Documentary films have already been made about failure of process in Grandview-Woodland, and the failure to engage with certain important groups. This disengagement, this inattention to the community needs of  the plan, led directly to the formation of Our Community, Our Plan! (formerly the Ad-Hoc Committee) and the challenge it now poses of a community-led parallel process leading to the developlment of a community-led community plan separate and apart from whatever plan the planners push forward.

The latest salvo began this week when, after weeks of silence, planners scheduled a private briefing on Monday for councillors on the Grandview-Woodland situation. It was a private briefing and no word was released about what was said. The meeting of the Our Community, Our Plan! group had previously been scheduled for 7:00 p.m. on Tuesday.  Just before that meeting started, local planner Andrew Pask issued a mass email stating:

“We’re delighted to share that there is a strong community support for holding a Citizen’ Assembly on the Grandview-Woodland Plan, and the City is working hard to make this happen …. our planning team is meeting with smaller focus groups to supplement the community-wide consultation we did earlier this year. These meetings have involved groups that were not well represented in the January and February consultation ….This additional outreach is important, as it ensures that we are able to design an Assembly process that is balanced, representative and inclusive.”

Pask’s email goes on to describe a schedule of events through May, June, July, and August during which an assembly is “recruited”, trained, and prepared for what appears to be a very busy September. The “job” of the assembly at that point is very clearly defined:

“Once the Assembly is launched, it will proceed through three key phases: Learning, Consultation, and Deliberation.

  • Learning: Assembly members will build their knowledge of community planning issues through presentations from a variety of speakers, a review of existing planning documents, and various learning exercises.
  • Consultation: Assembly members will engage the broader Grandview-Woodland community on key issues, and ask for feedback to help with their decision-making.
  • Deliberation: Assembly members will work together to make recommendations and prepare a final report.”

Which is odd to me. Surely the job of the assembly and how it proceeds will be determined precisely by the terms of reference for the assembly, and that is key to the entire transparency and integrity of the assembly. The definition of the job of the assembly and the way it proceeds needs to flow from the terms of reference, not to precede those yerms, which is what we seem to have here.

What is also odd is that this exact description of what the assembly will do and how it will do it was disseminated by planners last year. In other words, none of our meetings and media coverage and letters and arguments for six months have changed their minds by a single comma. Staunchly defending an impeccable plan, or blinkered to other realities?

Perhaps the planners have already decided what the terms will be. If that is the case, then, what is the point of continuing a travesty of engagement? Trust me, the people can live without the cabaret this charade produces. Why not just come out and say, this is the way it is going to be. We can all save time. No doubt the taxpayers can save some money.  And we are all saved the mountains of BS that will go into the debate otherwise.

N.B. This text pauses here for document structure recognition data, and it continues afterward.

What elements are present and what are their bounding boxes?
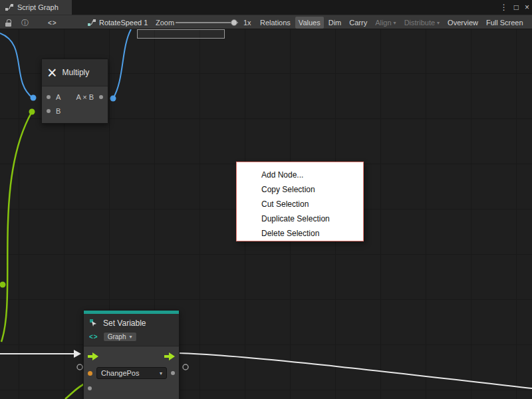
multiply-node-title: Multiply: [63, 68, 90, 77]
port-a-label: A: [56, 93, 61, 101]
zoom-slider-thumb[interactable]: [231, 19, 237, 26]
maximize-icon[interactable]: □: [514, 3, 519, 12]
wire-blue-in: [0, 33, 33, 98]
multiply-node-body: A A × B B: [42, 86, 108, 123]
dim-button[interactable]: Dim: [325, 17, 345, 29]
distribute-label: Distribute: [404, 19, 435, 27]
relations-button[interactable]: Relations: [257, 17, 294, 29]
fullscreen-button[interactable]: Full Screen: [483, 17, 527, 29]
set-variable-icon: [89, 319, 98, 328]
tab-bar: Script Graph ⋮ □ ×: [0, 0, 532, 15]
menu-item-cut-selection[interactable]: Cut Selection: [237, 197, 363, 211]
port-dot-green[interactable]: [0, 282, 6, 288]
port-b-label: B: [56, 107, 61, 115]
tab-script-graph[interactable]: Script Graph: [0, 0, 72, 15]
chevron-down-icon: ▾: [129, 334, 132, 340]
ring-port[interactable]: [183, 364, 188, 370]
set-variable-title: Set Variable: [103, 319, 146, 328]
menu-item-add-node[interactable]: Add Node...: [237, 168, 363, 182]
wire-blue-out: [113, 29, 131, 98]
scope-dropdown[interactable]: Graph ▾: [103, 332, 137, 342]
scope-label: Graph: [108, 333, 126, 340]
script-graph-window: Script Graph ⋮ □ × ⓘ <> RotateSpeed 1 Zo…: [0, 0, 532, 399]
port-dot-blue[interactable]: [31, 95, 37, 101]
graph-reference-button[interactable]: RotateSpeed 1: [88, 15, 148, 30]
node-placeholder: [137, 29, 225, 39]
ring-port[interactable]: [77, 364, 82, 370]
window-controls: ⋮ □ ×: [500, 0, 529, 15]
code-preview-icon[interactable]: <>: [48, 15, 57, 30]
menu-item-duplicate-selection[interactable]: Duplicate Selection: [237, 211, 363, 226]
values-button[interactable]: Values: [295, 17, 324, 29]
port-a-input[interactable]: [47, 95, 51, 99]
carry-button[interactable]: Carry: [346, 17, 370, 29]
overview-button[interactable]: Overview: [444, 17, 481, 29]
set-variable-body: ChangePos ▾: [84, 346, 179, 399]
extra-port-row: [84, 382, 179, 395]
variable-input-port[interactable]: [88, 371, 92, 376]
value-output-port[interactable]: [171, 371, 175, 375]
graph-canvas[interactable]: × Multiply A A × B B: [0, 29, 532, 399]
port-b-input[interactable]: [47, 109, 51, 113]
align-button: Align ▾: [372, 17, 399, 29]
set-variable-header[interactable]: Set Variable <> Graph ▾: [84, 314, 179, 346]
chevron-down-icon: ▾: [394, 20, 396, 26]
close-icon[interactable]: ×: [525, 3, 529, 12]
wire-flow-out: [178, 353, 532, 388]
scope-row: <> Graph ▾: [89, 331, 174, 342]
zoom-slider[interactable]: [176, 22, 238, 23]
port-row-a: A A × B: [42, 90, 108, 104]
distribute-button: Distribute ▾: [401, 17, 443, 29]
flow-output-port[interactable]: [164, 352, 175, 360]
zoom-value: 1x: [243, 15, 251, 30]
port-result-output[interactable]: [99, 95, 103, 99]
kebab-menu-icon[interactable]: ⋮: [500, 3, 508, 12]
flow-input-port[interactable]: [88, 352, 98, 360]
node-multiply[interactable]: × Multiply A A × B B: [41, 59, 108, 124]
toolbar-buttons: Relations Values Dim Carry Align ▾ Distr…: [257, 15, 527, 30]
lock-icon[interactable]: [5, 19, 13, 27]
graph-toolbar: ⓘ <> RotateSpeed 1 Zoom 1x Relations Val…: [0, 15, 532, 29]
port-dot-green[interactable]: [29, 109, 35, 115]
variable-row: ChangePos ▾: [84, 364, 179, 382]
multiply-node-header[interactable]: × Multiply: [42, 59, 108, 86]
graph-reference-label: RotateSpeed 1: [99, 19, 148, 27]
menu-item-copy-selection[interactable]: Copy Selection: [237, 182, 363, 197]
chevron-down-icon: ▾: [160, 370, 162, 376]
wire-green-long: [1, 112, 32, 342]
variable-name: ChangePos: [101, 369, 140, 377]
script-graph-icon: [88, 19, 96, 27]
multiply-icon: ×: [47, 65, 57, 81]
script-graph-icon: [5, 3, 13, 11]
tab-label: Script Graph: [17, 3, 59, 11]
port-result-label: A × B: [76, 93, 94, 101]
context-menu: Add Node... Copy Selection Cut Selection…: [236, 162, 364, 241]
lock-body: [5, 23, 11, 27]
align-label: Align: [375, 19, 391, 27]
menu-item-delete-selection[interactable]: Delete Selection: [237, 226, 363, 241]
flow-row: [84, 346, 179, 364]
set-variable-title-row: Set Variable: [89, 317, 174, 330]
flow-arrowhead-icon: [74, 350, 81, 358]
info-icon[interactable]: ⓘ: [21, 15, 29, 30]
zoom-label: Zoom: [156, 15, 174, 30]
value-input-port[interactable]: [88, 386, 92, 390]
graph-scope-icon: <>: [89, 333, 98, 340]
variable-dropdown[interactable]: ChangePos ▾: [96, 367, 167, 379]
port-row-b: B: [42, 104, 108, 118]
port-dot-blue[interactable]: [110, 96, 116, 102]
chevron-down-icon: ▾: [437, 20, 440, 26]
node-set-variable[interactable]: Set Variable <> Graph ▾: [83, 310, 180, 399]
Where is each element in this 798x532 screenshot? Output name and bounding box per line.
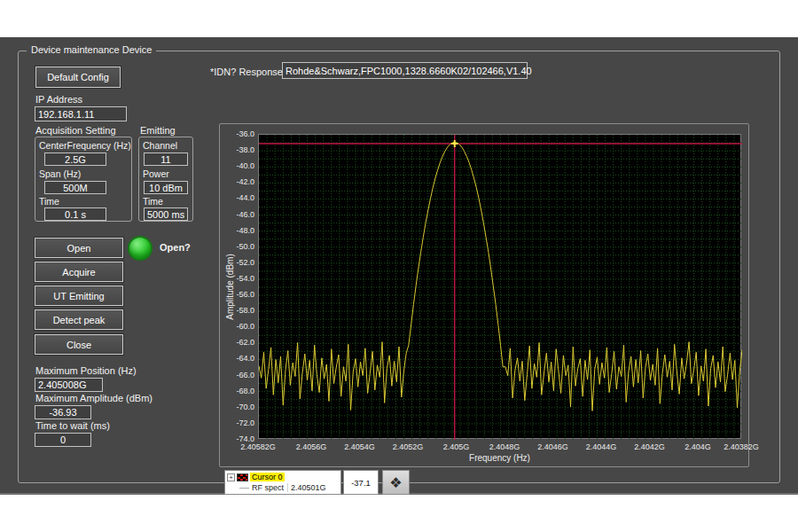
- channel-label: Channel: [143, 140, 177, 151]
- x-tick: 2.4048G: [478, 442, 531, 451]
- y-tick: -50.0: [220, 242, 254, 251]
- close-button[interactable]: Close: [35, 334, 123, 355]
- time-to-wait-input[interactable]: [35, 433, 91, 447]
- y-tick: -62.0: [220, 338, 254, 347]
- y-tick: -44.0: [220, 193, 254, 202]
- ip-address-input[interactable]: [35, 106, 127, 121]
- y-tick: -64.0: [220, 354, 254, 363]
- power-input[interactable]: [144, 181, 188, 194]
- x-tick: 2.405G: [429, 442, 482, 451]
- acquisition-setting-label: Acquisition Setting: [35, 125, 116, 136]
- y-tick: -36.0: [220, 129, 254, 138]
- acquisition-time-input[interactable]: [44, 207, 106, 221]
- x-tick: 2.40582G: [231, 442, 285, 451]
- cursor-mover-button[interactable]: ❖: [382, 470, 410, 495]
- y-tick: -72.0: [220, 419, 254, 427]
- cursor-plot-name[interactable]: RF spect: [252, 483, 284, 492]
- acquisition-groupbox: CenterFrequency (Hz) Span (Hz) Time: [35, 137, 132, 222]
- max-amplitude-label: Maximum Amplitude (dBm): [35, 393, 153, 403]
- emitting-label: Emitting: [140, 125, 176, 136]
- x-tick: 2.40382G: [715, 442, 768, 451]
- emitting-time-label: Time: [143, 196, 163, 207]
- x-tick: 2.4052G: [381, 442, 434, 451]
- plot-thumbnail-icon: [237, 473, 248, 481]
- span-input[interactable]: [44, 181, 106, 194]
- spectrum-graph: Amplitude (dBm) -36.0-38.0-40.0-42.0-44.…: [219, 123, 749, 467]
- cursor-name[interactable]: Cursor 0: [250, 473, 285, 481]
- main-panel: Device maintenance Device Default Config…: [0, 37, 798, 495]
- ip-address-label: IP Address: [35, 94, 82, 105]
- y-tick: -60.0: [220, 322, 254, 331]
- acquisition-time-label: Time: [39, 196, 59, 207]
- power-label: Power: [143, 168, 169, 179]
- span-label: Span (Hz): [39, 168, 81, 179]
- y-tick: -48.0: [220, 226, 254, 235]
- open-button[interactable]: Open: [35, 238, 123, 258]
- max-position-label: Maximum Position (Hz): [35, 365, 137, 376]
- time-to-wait-label: Time to wait (ms): [35, 420, 110, 431]
- open-led-indicator: [128, 236, 153, 261]
- emitting-groupbox: Channel Power Time: [138, 137, 193, 222]
- channel-input[interactable]: [144, 153, 188, 166]
- plot-line-sample-icon: [239, 488, 249, 489]
- center-frequency-label: CenterFrequency (Hz): [39, 140, 131, 151]
- cursor-x-value[interactable]: 2.40501G: [287, 483, 326, 492]
- groupbox-title: Device maintenance Device: [27, 44, 156, 55]
- center-frequency-input[interactable]: [44, 153, 106, 166]
- y-tick: -40.0: [220, 161, 254, 170]
- ut-emitting-button[interactable]: UT Emitting: [35, 286, 123, 306]
- y-tick: -42.0: [220, 177, 254, 186]
- y-tick: -70.0: [220, 403, 254, 411]
- detect-peak-button[interactable]: Detect peak: [35, 309, 123, 330]
- x-axis-label: Frequency (Hz): [258, 453, 741, 463]
- x-tick: 2.4046G: [526, 442, 579, 451]
- cursor-y-value[interactable]: -37.1: [343, 470, 379, 495]
- y-tick: -38.0: [220, 145, 254, 154]
- cursor-mover-icon: ❖: [389, 474, 402, 491]
- y-axis-label: Amplitude (dBm): [225, 199, 235, 376]
- x-tick: 2.4056G: [285, 442, 338, 451]
- y-tick: -68.0: [220, 387, 254, 395]
- idn-response-value: Rohde&Schwarz,FPC1000,1328.6660K02/10246…: [282, 62, 528, 79]
- y-tick: -46.0: [220, 210, 254, 219]
- y-tick: -52.0: [220, 258, 254, 267]
- acquire-button[interactable]: Acquire: [35, 262, 123, 282]
- y-tick: -58.0: [220, 306, 254, 315]
- y-tick: -54.0: [220, 274, 254, 283]
- cursor-legend: + Cursor 0 RF spect 2.40501G -37.1 ❖: [224, 470, 410, 495]
- x-tick: 2.4044G: [575, 442, 628, 451]
- default-config-button[interactable]: Default Config: [35, 66, 121, 88]
- plot-area[interactable]: [258, 134, 741, 439]
- expander-icon[interactable]: +: [227, 473, 235, 481]
- x-tick: 2.4042G: [622, 442, 676, 451]
- x-tick: 2.4054G: [332, 442, 386, 451]
- open-led-label: Open?: [160, 242, 191, 253]
- max-amplitude-value: -36.93: [35, 405, 91, 419]
- max-position-value: 2.405008G: [35, 378, 103, 392]
- y-tick: -56.0: [220, 290, 254, 299]
- y-tick: -66.0: [220, 371, 254, 379]
- emitting-time-input[interactable]: [144, 207, 188, 221]
- idn-response-label: *IDN? Response: [210, 66, 283, 77]
- cursor-legend-table[interactable]: + Cursor 0 RF spect 2.40501G: [224, 470, 341, 495]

As for the continuing meetings with “focus groups”, Our Community, Our Plan! was obliged to note that planners had not scheduled a single meeting with the community group. Three reps from the group did meet planners at City Hall for one meeting, but that was way back in December, and we have been asking for a meeting for the entire group since then without success.

All joking aside, many of us are concerned that terms of reference which restrict or restrain the assembly, its size, and the scope of its mandate, and which reduce its independence from planning will produce a product that cannot and will not fairly represent the views of the residents of our neighbourhood. However, we are confident that a meeting in the very near future between Our Community, Our Plan! and the planners could go a long way to resolving most of the hard issues and allow our neighbourhood to move on from this nervous hiatus.

Comments (3) Add New Comment
Joseph Jones
Big sympathies to Grandview-Woodland from Norquay, Jak. We just had our first actual meeting between Norquay and City of Vancouver planners since they unilaterally terminated Norquay Working Group in February 2011. Since then it's been everything about us totally without us. Over three years have elapsed. On 16 June 2014 we finally had a Norquay Village Public Realm Workshop, with the fifth planner tossed at Norquay since 2006, a brand-new person who has no history and almost no knowledge. The ratio of residents to staff/consultants ran about 2 to 1. We're hoping that the consensus that came out of that meeting will be respected, but we're not holding our breath. It's ugly out there.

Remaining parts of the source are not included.